De un manotazo aparta mi mano de su entrepierna y me derriba en la cama. El somier chirría y la cabecera da golpes contra la pared. Mi victoria me llena de orgullo. Junto los labios y cierro los ojos y él dibuja deliciosos círculos en mí. Intento recolocar las piernas para aliviar la presión que se acumula entre mis muslos, pero sólo consigo que me sujete con más fuerza y me clave las muñecas en el colchón.

—¿Me deseas? —dice echándome el aliento a la cara, empujando hacia adelante, dejándome sin aire en los pulmones. Grito y abro los ojos. Unas pestañas oscuras me dan la bienvenida, enmarcan unos embriagadores ojos azules—. No me obligues a repetirte la pregunta.

—¡Sí! —grito cuando me ataca con otra embestida bien calculada.

Lo siento, está duro como una piedra debajo de la tela del pantalón. Empiezo a perder el sentido y la habitación da vueltas, pero veo con total claridad la cara perfecta de Edward delante de mí.

—¡Edward! —jadeo.

Odio el control que tiene sobre mi cuerpo, pero a la vez me encanta. Se lo ve satisfecho.

De pronto se aparta y comienza a alisarse el traje otra vez.

—Vamos. Tu abuela se ha tomado muchas molestias.

La mandíbula me llega al suelo. No me lo puedo creer.

—¿No serás capaz de...?

—Por supuesto que sí.

Me levanta de la cama e intenta ponerme presentable. Estoy patidifusa. No me esperaba que jugara sucio. Menuda tienda de campaña. Eso debe de doler, porque a mí me duele. Me cepilla el pelo enmarañado hasta que está satisfecho con el resultado.

—Estás colorada —dice con voz de cretino engreído.

—¿Cómo...? —Me pone un dedo en los labios para hacerme callar y al instante sus labios lo reemplazan, cosa que aún me pone peor.

—Sólo piensa en que después, cuando pueda tomarme mi tiempo contigo, vas a disfrutarme mucho más.

—Eres muy cruel —gimoteo echándole los brazos al cuello y asaltando su maravillosa boca, desesperada por disfrutarla al máximo antes de que me aparte.

Pero no lo hace, sino que me levanta del suelo y me lleva hacia la puerta mientras me devuelve el beso y acepta mi lengua, que baila salvajemente en su boca. Gime de gusto. Para sentirlo mejor, le enrosco las piernas en las caderas prietas y arqueo la espalda. Nuestros pechos se funden y hundo los dedos en su pelo. Gimo. Protesto. Suspiro. Ladeo la cabeza, mi boca dibuja sus labios y de vez en cuando mi lengua descansa y le doy un mordisco. Eso no me alivia pero, si es todo lo que voy a conseguir por ahora, voy a disfrutarlo al máximo. Cierro los ojos cuando Edward me coge por las nalgas, las estruja, las masajea y las acaricia mientras empieza a bajar la escalera. Se me acaba el tiempo.

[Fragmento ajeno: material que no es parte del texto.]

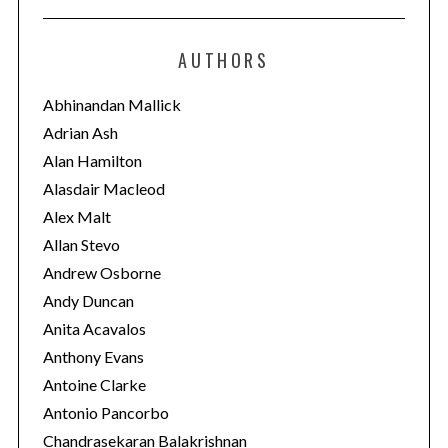
t
e
AUTHORS
g
o
Abhinandan Mallick
r
Adrian Ash
i
Alan Hamilton
e
Alasdair Macleod
s
Alex Malt
Allan Stevo
Andrew Osborne
Andy Duncan
Anita Acavalos
Anthony Evans
Antoine Clarke
Antonio Pancorbo
Chandrasekaran Balakrishnan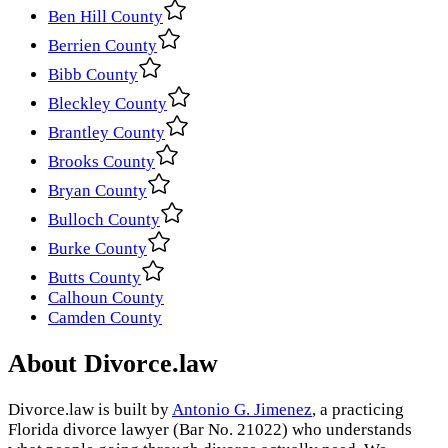
Ben Hill County
Berrien County
Bibb County
Bleckley County
Brantley County
Brooks County
Bryan County
Bulloch County
Burke County
Butts County
Calhoun County
Camden County
About Divorce.law
Divorce.law is built by
Antonio G. Jimenez
, a practicing
Florida divorce lawyer (Bar No. 21022) who understands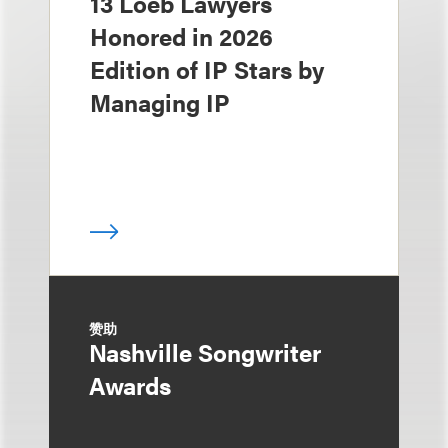
13 Loeb Lawyers
Honored in 2026
Edition of IP Stars by
Managing IP
赞助
Nashville Songwriter
Awards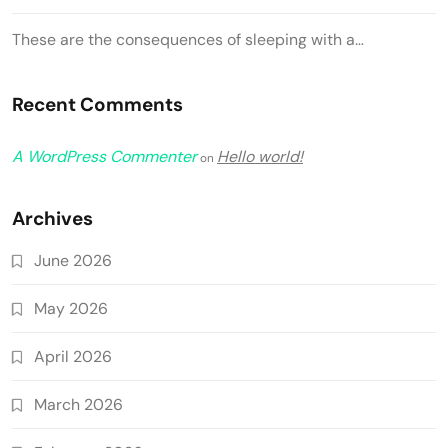
These are the consequences of sleeping with a…
Recent Comments
A WordPress Commenter
Hello world!
on
Archives
June 2026
May 2026
April 2026
March 2026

—Isabella —jadea poniendo fin a nuestro beso.

—No... —protesto. Mi boca ataca de nuevo.

—Jesús, me vas a dejar hecho una ruina.

Medio atontada, tomo nota de la estupidez que acaba de decir.

—Llévame a tu casa —le suplico, aunque sé que será en vano.

Edward es demasiado educado como para dejar plantada a mi abuela. Huele a comida caliente, a comida pesada que cuece a fuego lento. La abuela canturrea feliz en la cocina.

—Se ha tomado demasiadas molestias.

Me aparta de su traje y me deja en el suelo. Luego me arregla la camiseta.

—¿No tienes hambre? —dice mirando mi vientre plano.

—La verdad es que no —admito. Estoy demasiado ocupada como para pensar en comer.

—Vamos a tener que resolver lo tuyo con la comida antes de que te vuelvas transparente —replica cortante.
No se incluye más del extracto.